<<<<

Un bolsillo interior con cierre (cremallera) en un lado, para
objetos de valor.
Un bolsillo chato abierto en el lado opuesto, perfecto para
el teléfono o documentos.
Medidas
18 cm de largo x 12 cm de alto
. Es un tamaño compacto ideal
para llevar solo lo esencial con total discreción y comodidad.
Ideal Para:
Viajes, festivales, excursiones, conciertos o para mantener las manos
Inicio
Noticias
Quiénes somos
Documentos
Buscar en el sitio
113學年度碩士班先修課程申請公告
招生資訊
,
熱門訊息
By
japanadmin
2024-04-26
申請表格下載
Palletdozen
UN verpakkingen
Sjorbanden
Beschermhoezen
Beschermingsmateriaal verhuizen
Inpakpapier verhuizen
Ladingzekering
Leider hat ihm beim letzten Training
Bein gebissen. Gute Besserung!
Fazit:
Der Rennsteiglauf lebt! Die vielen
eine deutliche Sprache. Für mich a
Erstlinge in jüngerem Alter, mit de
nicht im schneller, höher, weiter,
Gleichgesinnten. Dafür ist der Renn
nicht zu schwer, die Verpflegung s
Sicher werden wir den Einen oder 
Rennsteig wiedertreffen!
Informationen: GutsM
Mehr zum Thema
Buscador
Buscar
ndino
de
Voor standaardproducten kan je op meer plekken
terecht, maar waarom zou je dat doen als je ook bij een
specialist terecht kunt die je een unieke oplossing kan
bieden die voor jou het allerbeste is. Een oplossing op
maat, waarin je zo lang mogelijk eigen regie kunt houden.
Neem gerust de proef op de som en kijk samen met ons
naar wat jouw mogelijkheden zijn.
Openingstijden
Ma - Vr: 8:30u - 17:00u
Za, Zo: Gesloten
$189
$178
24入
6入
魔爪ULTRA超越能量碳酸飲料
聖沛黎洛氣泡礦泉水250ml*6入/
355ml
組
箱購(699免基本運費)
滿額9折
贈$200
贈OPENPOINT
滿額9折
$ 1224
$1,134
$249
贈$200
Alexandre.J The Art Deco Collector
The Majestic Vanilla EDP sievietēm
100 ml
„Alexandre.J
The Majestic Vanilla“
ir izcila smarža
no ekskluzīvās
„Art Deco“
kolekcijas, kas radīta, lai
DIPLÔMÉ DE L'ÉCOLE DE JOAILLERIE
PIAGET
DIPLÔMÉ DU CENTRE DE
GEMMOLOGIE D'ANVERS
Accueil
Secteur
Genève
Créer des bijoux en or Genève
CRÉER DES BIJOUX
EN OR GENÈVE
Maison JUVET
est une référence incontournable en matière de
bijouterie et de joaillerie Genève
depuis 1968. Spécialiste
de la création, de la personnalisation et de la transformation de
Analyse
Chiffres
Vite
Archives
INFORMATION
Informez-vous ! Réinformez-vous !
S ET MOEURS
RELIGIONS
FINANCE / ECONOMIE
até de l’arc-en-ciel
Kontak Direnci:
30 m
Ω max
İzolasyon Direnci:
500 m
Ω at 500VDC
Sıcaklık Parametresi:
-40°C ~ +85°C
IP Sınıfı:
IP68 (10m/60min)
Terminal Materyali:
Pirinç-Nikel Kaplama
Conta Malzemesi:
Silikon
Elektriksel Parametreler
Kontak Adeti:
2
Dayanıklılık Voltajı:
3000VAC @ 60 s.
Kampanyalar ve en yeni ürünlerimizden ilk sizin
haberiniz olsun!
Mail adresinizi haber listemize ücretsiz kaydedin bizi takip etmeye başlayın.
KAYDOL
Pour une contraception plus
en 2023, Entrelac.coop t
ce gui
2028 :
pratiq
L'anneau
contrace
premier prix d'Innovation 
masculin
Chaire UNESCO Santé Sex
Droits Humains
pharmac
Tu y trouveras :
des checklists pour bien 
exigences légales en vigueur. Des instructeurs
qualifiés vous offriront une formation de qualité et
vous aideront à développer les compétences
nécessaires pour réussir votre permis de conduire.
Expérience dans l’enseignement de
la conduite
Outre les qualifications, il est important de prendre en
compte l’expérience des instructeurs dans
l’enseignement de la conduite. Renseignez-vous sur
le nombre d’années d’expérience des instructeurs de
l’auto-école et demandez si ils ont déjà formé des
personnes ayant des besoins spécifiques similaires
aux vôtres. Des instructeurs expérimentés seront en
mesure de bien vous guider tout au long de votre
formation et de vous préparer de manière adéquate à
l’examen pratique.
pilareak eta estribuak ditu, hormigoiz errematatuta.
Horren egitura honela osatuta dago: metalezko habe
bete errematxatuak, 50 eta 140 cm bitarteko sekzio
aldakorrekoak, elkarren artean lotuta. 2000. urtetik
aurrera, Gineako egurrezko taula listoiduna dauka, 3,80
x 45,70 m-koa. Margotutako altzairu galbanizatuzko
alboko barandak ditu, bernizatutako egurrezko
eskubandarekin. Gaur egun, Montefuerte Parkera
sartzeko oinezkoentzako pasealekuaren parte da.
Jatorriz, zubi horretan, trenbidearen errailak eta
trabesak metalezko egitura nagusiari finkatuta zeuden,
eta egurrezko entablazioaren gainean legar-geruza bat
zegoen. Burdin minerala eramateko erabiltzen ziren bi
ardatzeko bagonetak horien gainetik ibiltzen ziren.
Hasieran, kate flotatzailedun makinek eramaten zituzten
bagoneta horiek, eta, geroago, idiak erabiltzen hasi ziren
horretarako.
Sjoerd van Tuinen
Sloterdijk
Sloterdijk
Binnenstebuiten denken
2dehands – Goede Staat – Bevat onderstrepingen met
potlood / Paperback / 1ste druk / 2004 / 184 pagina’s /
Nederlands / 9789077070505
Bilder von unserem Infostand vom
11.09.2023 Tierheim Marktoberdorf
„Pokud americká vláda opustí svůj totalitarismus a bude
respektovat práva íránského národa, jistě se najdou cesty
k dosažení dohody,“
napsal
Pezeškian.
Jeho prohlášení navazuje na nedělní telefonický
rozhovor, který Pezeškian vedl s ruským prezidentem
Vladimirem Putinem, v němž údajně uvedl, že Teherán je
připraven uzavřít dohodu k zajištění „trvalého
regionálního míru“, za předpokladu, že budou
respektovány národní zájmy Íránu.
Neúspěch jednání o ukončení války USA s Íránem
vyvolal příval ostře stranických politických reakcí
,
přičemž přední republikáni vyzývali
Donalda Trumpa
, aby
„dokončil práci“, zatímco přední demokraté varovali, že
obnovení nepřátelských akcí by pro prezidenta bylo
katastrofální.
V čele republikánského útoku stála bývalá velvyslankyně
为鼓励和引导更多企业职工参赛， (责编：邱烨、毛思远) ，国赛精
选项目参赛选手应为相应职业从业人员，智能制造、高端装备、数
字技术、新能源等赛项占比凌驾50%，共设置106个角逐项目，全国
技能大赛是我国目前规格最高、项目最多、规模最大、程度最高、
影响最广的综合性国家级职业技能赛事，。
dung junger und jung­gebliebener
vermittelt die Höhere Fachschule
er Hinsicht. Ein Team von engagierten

>>>>

Transcribe every record above word for word.

Result below ::
Un bolsillo interior con cierre (cremallera) en un lado, para
objetos de valor.
Un bolsillo chato abierto en el lado opuesto, perfecto para
el teléfono o documentos.
Medidas
18 cm de largo x 12 cm de alto
. Es un tamaño compacto ideal
para llevar solo lo esencial con total discreción y comodidad.
Ideal Para:
Viajes, festivales, excursiones, conciertos o para mantener las manos
Inicio
Noticias
Quiénes somos
Documentos
Buscar en el sitio
113學年度碩士班先修課程申請公告
招生資訊
,
熱門訊息
By
japanadmin
2024-04-26
申請表格下載
Palletdozen
UN verpakkingen
Sjorbanden
Beschermhoezen
Beschermingsmateriaal verhuizen
Inpakpapier verhuizen
Ladingzekering
Leider hat ihm beim letzten Training
Bein gebissen. Gute Besserung!
Fazit:
Der Rennsteiglauf lebt! Die vielen
eine deutliche Sprache. Für mich a
Erstlinge in jüngerem Alter, mit de
nicht im schneller, höher, weiter,
Gleichgesinnten. Dafür ist der Renn
nicht zu schwer, die Verpflegung s
Sicher werden wir den Einen oder 
Rennsteig wiedertreffen!
Informationen: GutsM
Mehr zum Thema
Buscador
Buscar
ndino
de
Voor standaardproducten kan je op meer plekken
terecht, maar waarom zou je dat doen als je ook bij een
specialist terecht kunt die je een unieke oplossing kan
bieden die voor jou het allerbeste is. Een oplossing op
maat, waarin je zo lang mogelijk eigen regie kunt houden.
Neem gerust de proef op de som en kijk samen met ons
naar wat jouw mogelijkheden zijn.
Openingstijden
Ma - Vr: 8:30u - 17:00u
Za, Zo: Gesloten
$189
$178
24入
6入
魔爪ULTRA超越能量碳酸飲料
聖沛黎洛氣泡礦泉水250ml*6入/
355ml
組
箱購(699免基本運費)
滿額9折
贈$200
贈OPENPOINT
滿額9折
$ 1224
$1,134
$249
贈$200
Alexandre.J The Art Deco Collector
The Majestic Vanilla EDP sievietēm
100 ml
„Alexandre.J
The Majestic Vanilla“
ir izcila smarža
no ekskluzīvās
„Art Deco“
kolekcijas, kas radīta, lai
DIPLÔMÉ DE L'ÉCOLE DE JOAILLERIE
PIAGET
DIPLÔMÉ DU CENTRE DE
GEMMOLOGIE D'ANVERS
Accueil
Secteur
Genève
Créer des bijoux en or Genève
CRÉER DES BIJOUX
EN OR GENÈVE
Maison JUVET
est une référence incontournable en matière de
bijouterie et de joaillerie Genève
depuis 1968. Spécialiste
de la création, de la personnalisation et de la transformation de
Analyse
Chiffres
Vite
Archives
INFORMATION
Informez-vous ! Réinformez-vous !
S ET MOEURS
RELIGIONS
FINANCE / ECONOMIE
até de l’arc-en-ciel
Kontak Direnci:
30 m
Ω max
İzolasyon Direnci:
500 m
Ω at 500VDC
Sıcaklık Parametresi:
-40°C ~ +85°C
IP Sınıfı:
IP68 (10m/60min)
Terminal Materyali:
Pirinç-Nikel Kaplama
Conta Malzemesi:
Silikon
Elektriksel Parametreler
Kontak Adeti:
2
Dayanıklılık Voltajı:
3000VAC @ 60 s.
Kampanyalar ve en yeni ürünlerimizden ilk sizin
haberiniz olsun!
Mail adresinizi haber listemize ücretsiz kaydedin bizi takip etmeye başlayın.
KAYDOL
Pour une contraception plus
en 2023, Entrelac.coop t
ce gui
2028 :
pratiq
L'anneau
contrace
premier prix d'Innovation 
masculin
Chaire UNESCO Santé Sex
Droits Humains
pharmac
Tu y trouveras :
des checklists pour bien 
exigences légales en vigueur. Des instructeurs
qualifiés vous offriront une formation de qualité et
vous aideront à développer les compétences
nécessaires pour réussir votre permis de conduire.
Expérience dans l’enseignement de
la conduite
Outre les qualifications, il est important de prendre en
compte l’expérience des instructeurs dans
l’enseignement de la conduite. Renseignez-vous sur
le nombre d’années d’expérience des instructeurs de
l’auto-école et demandez si ils ont déjà formé des
personnes ayant des besoins spécifiques similaires
aux vôtres. Des instructeurs expérimentés seront en
mesure de bien vous guider tout au long de votre
formation et de vous préparer de manière adéquate à
l’examen pratique.
pilareak eta estribuak ditu, hormigoiz errematatuta.
Horren egitura honela osatuta dago: metalezko habe
bete errematxatuak, 50 eta 140 cm bitarteko sekzio
aldakorrekoak, elkarren artean lotuta. 2000. urtetik
aurrera, Gineako egurrezko taula listoiduna dauka, 3,80
x 45,70 m-koa. Margotutako altzairu galbanizatuzko
alboko barandak ditu, bernizatutako egurrezko
eskubandarekin. Gaur egun, Montefuerte Parkera
sartzeko oinezkoentzako pasealekuaren parte da.
Jatorriz, zubi horretan, trenbidearen errailak eta
trabesak metalezko egitura nagusiari finkatuta zeuden,
eta egurrezko entablazioaren gainean legar-geruza bat
zegoen. Burdin minerala eramateko erabiltzen ziren bi
ardatzeko bagonetak horien gainetik ibiltzen ziren.
Hasieran, kate flotatzailedun makinek eramaten zituzten
bagoneta horiek, eta, geroago, idiak erabiltzen hasi ziren
horretarako.
Sjoerd van Tuinen
Sloterdijk
Sloterdijk
Binnenstebuiten denken
2dehands – Goede Staat – Bevat onderstrepingen met
potlood / Paperback / 1ste druk / 2004 / 184 pagina’s /
Nederlands / 9789077070505
Bilder von unserem Infostand vom
11.09.2023 Tierheim Marktoberdorf
„Pokud americká vláda opustí svůj totalitarismus a bude
respektovat práva íránského národa, jistě se najdou cesty
k dosažení dohody,“
napsal
Pezeškian.
Jeho prohlášení navazuje na nedělní telefonický
rozhovor, který Pezeškian vedl s ruským prezidentem
Vladimirem Putinem, v němž údajně uvedl, že Teherán je
připraven uzavřít dohodu k zajištění „trvalého
regionálního míru“, za předpokladu, že budou
respektovány národní zájmy Íránu.
Neúspěch jednání o ukončení války USA s Íránem
vyvolal příval ostře stranických politických reakcí
,
přičemž přední republikáni vyzývali
Donalda Trumpa
, aby
„dokončil práci“, zatímco přední demokraté varovali, že
obnovení nepřátelských akcí by pro prezidenta bylo
katastrofální.
V čele republikánského útoku stála bývalá velvyslankyně
为鼓励和引导更多企业职工参赛， (责编：邱烨、毛思远) ，国赛精
选项目参赛选手应为相应职业从业人员，智能制造、高端装备、数
字技术、新能源等赛项占比凌驾50%，共设置106个角逐项目，全国
技能大赛是我国目前规格最高、项目最多、规模最大、程度最高、
影响最广的综合性国家级职业技能赛事，。
dung junger und jung­gebliebener
vermittelt die Höhere Fachschule
er Hinsicht. Ein Team von engagierten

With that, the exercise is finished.